** PROMPT **
Copy every line of the records below where the word "Sigei" occurs.

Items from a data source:
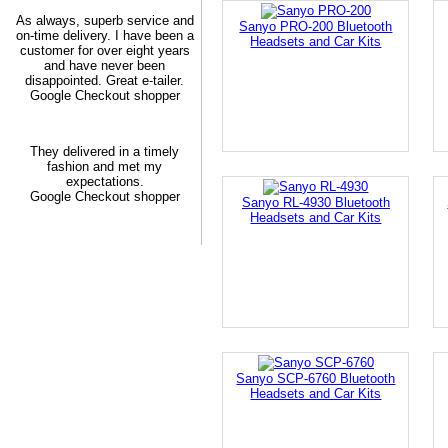
As always, superb service and
Sanyo PRO-200 Bluetooth
on-time delivery. I have been a
Headsets and Car Kits
customer for over eight years
and have never been
disappointed. Great e-tailer.
Google Checkout shopper
They delivered in a timely
fashion and met my
expectations.
Google Checkout shopper
Sanyo RL-4930 Bluetooth
Headsets and Car Kits
Sanyo SCP-6760 Bluetooth
Headsets and Car Kits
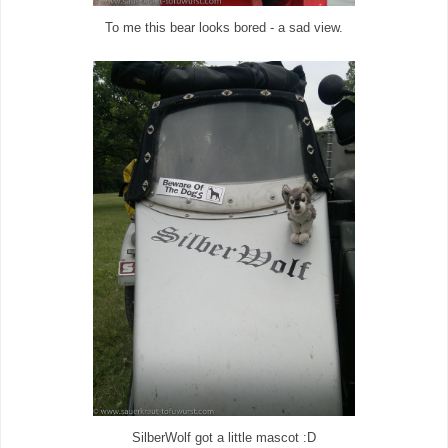
To me this bear looks bored - a sad view.
SilberWolf got a little mascot :D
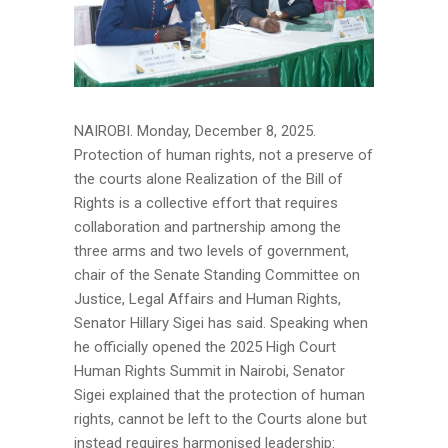
NAIROBI. Monday, December 8, 2025.
Protection of human rights, not a preserve of
the courts alone Realization of the Bill of
Rights is a collective effort that requires
collaboration and partnership among the
three arms and two levels of government,
chair of the Senate Standing Committee on
Justice, Legal Affairs and Human Rights,
Senator Hillary Sigei has said. Speaking when
he officially opened the 2025 High Court
Human Rights Summit in Nairobi, Senator
Sigei explained that the protection of human
rights, cannot be left to the Courts alone but
instead requires harmonised leadership:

** COMPLETED EXERCISE **
Senator Hillary Sigei has said. Speaking when
Sigei explained that the protection of human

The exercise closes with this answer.